(Source records)
━━━━━━━━

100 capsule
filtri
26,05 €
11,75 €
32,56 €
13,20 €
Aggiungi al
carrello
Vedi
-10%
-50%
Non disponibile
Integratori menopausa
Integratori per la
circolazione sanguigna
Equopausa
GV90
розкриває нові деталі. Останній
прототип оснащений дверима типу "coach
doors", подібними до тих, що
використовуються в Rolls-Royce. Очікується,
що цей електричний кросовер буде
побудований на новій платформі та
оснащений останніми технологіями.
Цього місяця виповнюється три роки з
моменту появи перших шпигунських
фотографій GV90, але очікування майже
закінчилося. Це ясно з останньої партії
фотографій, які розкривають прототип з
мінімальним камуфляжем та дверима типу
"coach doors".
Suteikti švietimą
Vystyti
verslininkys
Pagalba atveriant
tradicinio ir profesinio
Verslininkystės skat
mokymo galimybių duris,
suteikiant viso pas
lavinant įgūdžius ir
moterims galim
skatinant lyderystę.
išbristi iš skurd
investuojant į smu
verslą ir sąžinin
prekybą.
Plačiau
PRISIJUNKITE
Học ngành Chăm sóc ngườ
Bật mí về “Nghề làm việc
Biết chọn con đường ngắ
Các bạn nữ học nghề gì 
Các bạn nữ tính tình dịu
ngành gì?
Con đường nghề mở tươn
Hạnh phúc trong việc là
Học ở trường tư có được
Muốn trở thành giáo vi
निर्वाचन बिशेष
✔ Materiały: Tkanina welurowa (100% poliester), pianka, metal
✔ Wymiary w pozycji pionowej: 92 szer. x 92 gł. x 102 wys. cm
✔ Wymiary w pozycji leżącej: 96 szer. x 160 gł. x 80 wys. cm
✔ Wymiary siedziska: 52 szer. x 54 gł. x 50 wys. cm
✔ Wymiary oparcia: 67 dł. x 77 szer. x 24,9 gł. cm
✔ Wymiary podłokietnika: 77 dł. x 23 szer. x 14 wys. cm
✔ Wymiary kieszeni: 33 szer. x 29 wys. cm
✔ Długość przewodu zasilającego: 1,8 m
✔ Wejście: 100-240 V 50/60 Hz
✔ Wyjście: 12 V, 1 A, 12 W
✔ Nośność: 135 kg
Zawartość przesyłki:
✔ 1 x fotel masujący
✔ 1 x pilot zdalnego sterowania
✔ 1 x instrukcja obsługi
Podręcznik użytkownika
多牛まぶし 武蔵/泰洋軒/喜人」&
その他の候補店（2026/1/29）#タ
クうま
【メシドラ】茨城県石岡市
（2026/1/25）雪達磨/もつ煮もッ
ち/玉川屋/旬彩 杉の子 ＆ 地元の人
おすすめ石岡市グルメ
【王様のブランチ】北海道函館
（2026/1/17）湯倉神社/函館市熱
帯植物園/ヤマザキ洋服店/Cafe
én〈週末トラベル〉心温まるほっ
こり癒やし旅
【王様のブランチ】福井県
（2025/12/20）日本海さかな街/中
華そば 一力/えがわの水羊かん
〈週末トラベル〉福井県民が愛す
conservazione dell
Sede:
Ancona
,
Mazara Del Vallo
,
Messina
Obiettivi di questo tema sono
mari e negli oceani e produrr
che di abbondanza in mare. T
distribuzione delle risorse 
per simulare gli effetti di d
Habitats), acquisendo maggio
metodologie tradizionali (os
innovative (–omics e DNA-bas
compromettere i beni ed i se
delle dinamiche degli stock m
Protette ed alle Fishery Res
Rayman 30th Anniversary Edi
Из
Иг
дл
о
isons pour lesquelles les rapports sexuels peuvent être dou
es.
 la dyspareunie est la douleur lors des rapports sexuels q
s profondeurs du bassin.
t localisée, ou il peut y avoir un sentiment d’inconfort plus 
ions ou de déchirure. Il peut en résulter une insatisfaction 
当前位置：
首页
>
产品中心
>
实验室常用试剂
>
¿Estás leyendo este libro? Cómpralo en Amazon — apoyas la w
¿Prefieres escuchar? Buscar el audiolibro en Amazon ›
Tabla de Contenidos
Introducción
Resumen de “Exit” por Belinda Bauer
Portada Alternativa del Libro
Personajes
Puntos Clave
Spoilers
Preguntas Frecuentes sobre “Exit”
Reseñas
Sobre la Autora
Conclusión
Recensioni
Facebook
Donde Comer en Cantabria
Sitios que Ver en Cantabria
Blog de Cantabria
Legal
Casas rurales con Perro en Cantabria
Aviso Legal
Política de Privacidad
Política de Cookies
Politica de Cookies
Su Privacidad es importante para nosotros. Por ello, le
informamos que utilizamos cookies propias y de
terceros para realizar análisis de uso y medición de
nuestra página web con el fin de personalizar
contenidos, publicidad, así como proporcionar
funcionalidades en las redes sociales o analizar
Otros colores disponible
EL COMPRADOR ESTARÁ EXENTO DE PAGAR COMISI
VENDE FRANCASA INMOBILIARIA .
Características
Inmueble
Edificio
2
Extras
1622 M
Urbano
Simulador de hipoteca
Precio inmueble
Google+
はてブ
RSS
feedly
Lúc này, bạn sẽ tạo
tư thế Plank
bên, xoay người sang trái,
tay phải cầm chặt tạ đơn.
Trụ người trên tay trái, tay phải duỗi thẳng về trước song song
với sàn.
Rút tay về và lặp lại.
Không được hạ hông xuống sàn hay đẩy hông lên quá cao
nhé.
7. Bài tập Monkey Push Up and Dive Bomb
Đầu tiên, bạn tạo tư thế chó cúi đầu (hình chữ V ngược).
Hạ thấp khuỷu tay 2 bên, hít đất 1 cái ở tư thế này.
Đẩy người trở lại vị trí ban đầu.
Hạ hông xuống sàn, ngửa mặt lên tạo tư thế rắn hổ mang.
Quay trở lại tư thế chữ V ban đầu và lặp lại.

━━━━━━━━

# [WHAT TO DO]
Output the records above in full, with nothing altered.

# [TASK RESPONSE]
100 capsule
filtri
26,05 €
11,75 €
32,56 €
13,20 €
Aggiungi al
carrello
Vedi
-10%
-50%
Non disponibile
Integratori menopausa
Integratori per la
circolazione sanguigna
Equopausa
GV90
розкриває нові деталі. Останній
прототип оснащений дверима типу "coach
doors", подібними до тих, що
використовуються в Rolls-Royce. Очікується,
що цей електричний кросовер буде
побудований на новій платформі та
оснащений останніми технологіями.
Цього місяця виповнюється три роки з
моменту появи перших шпигунських
фотографій GV90, але очікування майже
закінчилося. Це ясно з останньої партії
фотографій, які розкривають прототип з
мінімальним камуфляжем та дверима типу
"coach doors".
Suteikti švietimą
Vystyti
verslininkys
Pagalba atveriant
tradicinio ir profesinio
Verslininkystės skat
mokymo galimybių duris,
suteikiant viso pas
lavinant įgūdžius ir
moterims galim
skatinant lyderystę.
išbristi iš skurd
investuojant į smu
verslą ir sąžinin
prekybą.
Plačiau
PRISIJUNKITE
Học ngành Chăm sóc ngườ
Bật mí về “Nghề làm việc
Biết chọn con đường ngắ
Các bạn nữ học nghề gì 
Các bạn nữ tính tình dịu
ngành gì?
Con đường nghề mở tươn
Hạnh phúc trong việc là
Học ở trường tư có được
Muốn trở thành giáo vi
निर्वाचन बिशेष
✔ Materiały: Tkanina welurowa (100% poliester), pianka, metal
✔ Wymiary w pozycji pionowej: 92 szer. x 92 gł. x 102 wys. cm
✔ Wymiary w pozycji leżącej: 96 szer. x 160 gł. x 80 wys. cm
✔ Wymiary siedziska: 52 szer. x 54 gł. x 50 wys. cm
✔ Wymiary oparcia: 67 dł. x 77 szer. x 24,9 gł. cm
✔ Wymiary podłokietnika: 77 dł. x 23 szer. x 14 wys. cm
✔ Wymiary kieszeni: 33 szer. x 29 wys. cm
✔ Długość przewodu zasilającego: 1,8 m
✔ Wejście: 100-240 V 50/60 Hz
✔ Wyjście: 12 V, 1 A, 12 W
✔ Nośność: 135 kg
Zawartość przesyłki:
✔ 1 x fotel masujący
✔ 1 x pilot zdalnego sterowania
✔ 1 x instrukcja obsługi
Podręcznik użytkownika
多牛まぶし 武蔵/泰洋軒/喜人」&
その他の候補店（2026/1/29）#タ
クうま
【メシドラ】茨城県石岡市
（2026/1/25）雪達磨/もつ煮もッ
ち/玉川屋/旬彩 杉の子 ＆ 地元の人
おすすめ石岡市グルメ
【王様のブランチ】北海道函館
（2026/1/17）湯倉神社/函館市熱
帯植物園/ヤマザキ洋服店/Cafe
én〈週末トラベル〉心温まるほっ
こり癒やし旅
【王様のブランチ】福井県
（2025/12/20）日本海さかな街/中
華そば 一力/えがわの水羊かん
〈週末トラベル〉福井県民が愛す
conservazione dell
Sede:
Ancona
,
Mazara Del Vallo
,
Messina
Obiettivi di questo tema sono
mari e negli oceani e produrr
che di abbondanza in mare. T
distribuzione delle risorse 
per simulare gli effetti di d
Habitats), acquisendo maggio
metodologie tradizionali (os
innovative (–omics e DNA-bas
compromettere i beni ed i se
delle dinamiche degli stock m
Protette ed alle Fishery Res
Rayman 30th Anniversary Edi
Из
Иг
дл
о
isons pour lesquelles les rapports sexuels peuvent être dou
es.
 la dyspareunie est la douleur lors des rapports sexuels q
s profondeurs du bassin.
t localisée, ou il peut y avoir un sentiment d’inconfort plus 
ions ou de déchirure. Il peut en résulter une insatisfaction 
当前位置：
首页
>
产品中心
>
实验室常用试剂
>
¿Estás leyendo este libro? Cómpralo en Amazon — apoyas la w
¿Prefieres escuchar? Buscar el audiolibro en Amazon ›
Tabla de Contenidos
Introducción
Resumen de “Exit” por Belinda Bauer
Portada Alternativa del Libro
Personajes
Puntos Clave
Spoilers
Preguntas Frecuentes sobre “Exit”
Reseñas
Sobre la Autora
Conclusión
Recensioni
Facebook
Donde Comer en Cantabria
Sitios que Ver en Cantabria
Blog de Cantabria
Legal
Casas rurales con Perro en Cantabria
Aviso Legal
Política de Privacidad
Política de Cookies
Politica de Cookies
Su Privacidad es importante para nosotros. Por ello, le
informamos que utilizamos cookies propias y de
terceros para realizar análisis de uso y medición de
nuestra página web con el fin de personalizar
contenidos, publicidad, así como proporcionar
funcionalidades en las redes sociales o analizar
Otros colores disponible
EL COMPRADOR ESTARÁ EXENTO DE PAGAR COMISI
VENDE FRANCASA INMOBILIARIA .
Características
Inmueble
Edificio
2
Extras
1622 M
Urbano
Simulador de hipoteca
Precio inmueble
Google+
はてブ
RSS
feedly
Lúc này, bạn sẽ tạo
tư thế Plank
bên, xoay người sang trái,
tay phải cầm chặt tạ đơn.
Trụ người trên tay trái, tay phải duỗi thẳng về trước song song
với sàn.
Rút tay về và lặp lại.
Không được hạ hông xuống sàn hay đẩy hông lên quá cao
nhé.
7. Bài tập Monkey Push Up and Dive Bomb
Đầu tiên, bạn tạo tư thế chó cúi đầu (hình chữ V ngược).
Hạ thấp khuỷu tay 2 bên, hít đất 1 cái ở tư thế này.
Đẩy người trở lại vị trí ban đầu.
Hạ hông xuống sàn, ngửa mặt lên tạo tư thế rắn hổ mang.
Quay trở lại tư thế chữ V ban đầu và lặp lại.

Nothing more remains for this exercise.